I don’t know what it is about weddings but they bring out the crazy in us. I have not been to a lot of weddings in my life. Mine was the generation that rejected big weddings and marriage in our rebellion against patriarchal convention.
After living together for 8 years, Dan and I threw our wedding together in a matter of four weeks. We had just gone through a year long custody battle that left us broke and exhausted but excited to have Dan’s daughter, Rebecca, back in our lives. We wanted to get married to demonstrate to her that we intended to stay together; to be a family for a long time. So, I bought a white dress that was on sale for $40, we borrowed the community room in a friend’s housing co-op, we borrowed tables from the union I worked for, we put a few music tapes together, we invited a small number of family and friends with invites that we photocopied ourselves, and we threw our own little wedding for less than $1000. It was all we could afford financially after blowing $100,000 on legal fees, and after the year we had been through, it was all we could manage emotionally. We had a Minister from a Unitarian Church do a ceremony for us with passages that we wrote our selves.

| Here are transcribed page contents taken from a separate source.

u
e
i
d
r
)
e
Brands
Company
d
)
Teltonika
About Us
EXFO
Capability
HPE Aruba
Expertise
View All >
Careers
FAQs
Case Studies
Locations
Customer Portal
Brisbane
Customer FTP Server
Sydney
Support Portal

But still, this tiny wedding brought out the crazy in people. Dan had an Aunt who refused to come because she felt that we had not made enough of an effort to visit her over the last year. The fact that we were fighting a custody battle to protect Dan’s daughter from sexual abuse seemed to be lost on her. One relative was upset that I did not invite our cousins. We drew the line at Aunts and Uncles to keep the numbers below 50; extending an invite to cousins would expand the numbers much closer to 100. My Italian grandmother was upset that we were not getting married in a church; that the wedding was so small; and that we were not having a proper wedding with bridesmaids and all of the other trappings. But I remember Dan’s sister saying to me quietly that it was the most beautiful wedding she had ever been to.

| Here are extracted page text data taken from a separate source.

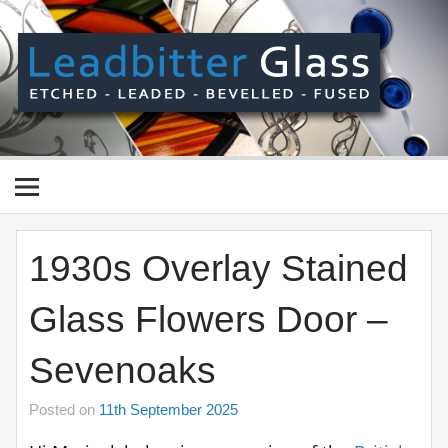
Skip
to
content
Le
Gl
Manufactured In The UK And Delivered Worldwide –
Etched, Leaded, Bevelled & Fused Glass
1930s Overlay Stained
Glass Flowers Door –
Sevenoaks
Posted on
11th September 2025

This is all coming back to me now as we prepare to head south for Rebecca’s wedding. It has been a stressful week for the entire family. My son and daughter are going crazy; wrapping up papers and assignments for their final and first years in university. The wedding will fall in the last week of their school terms just before their exams start. The timing could not be worse for them.

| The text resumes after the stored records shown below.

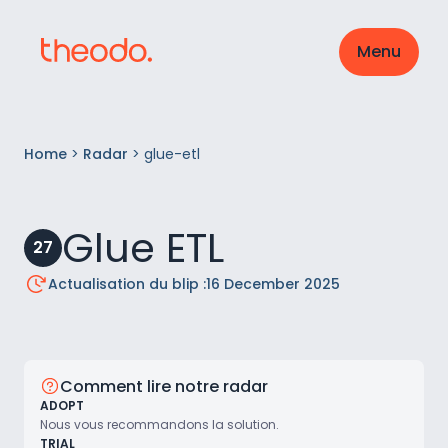
Menu
Home
>
Radar
>
glue-etl
Glue ETL
27
Actualisation du blip :
16 December 2025
Comment lire notre radar
ADOPT
Nous vous recommandons la solution.
TRIAL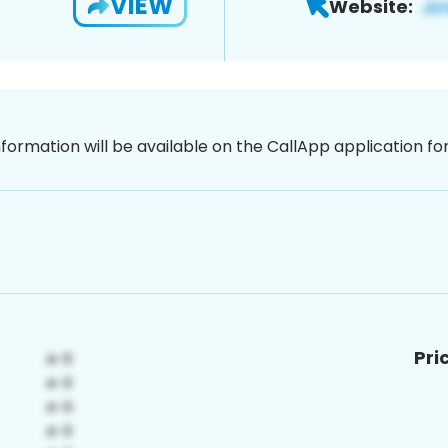
VIEW
Website:
nformation will be available on the CallApp application f
Pri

Dan and I have been scrambling to take care of all the little details; plane tickets and accommodation, wedding gifts and cards, suits and dresses, high heals and pedicures. We have each taken turns having melt-down about suits that look worn and dresses that don’t fit well. It seems that weddings evoke all of our worse fears; strip back the years; melt all of our armour. They force us to face the passage of time; to re-examine the years; to re-evaluate our lives.
As we flipped through our family albums, selecting photos for Rebecca, we saw our youth pass before our eyes; we remembered friends who have drifted out of our lives, family members who have passed on, and wonderful times that we have spent with our children. When we were done, I said to Dan, “We have had a really good life together”. Dan laughed and replied, “You make it sound like it is over.” And it isn’t, but a child’s wedding, which marks a new beginning for them, also marks an ending for us. And maybe that is the source of all the crazy?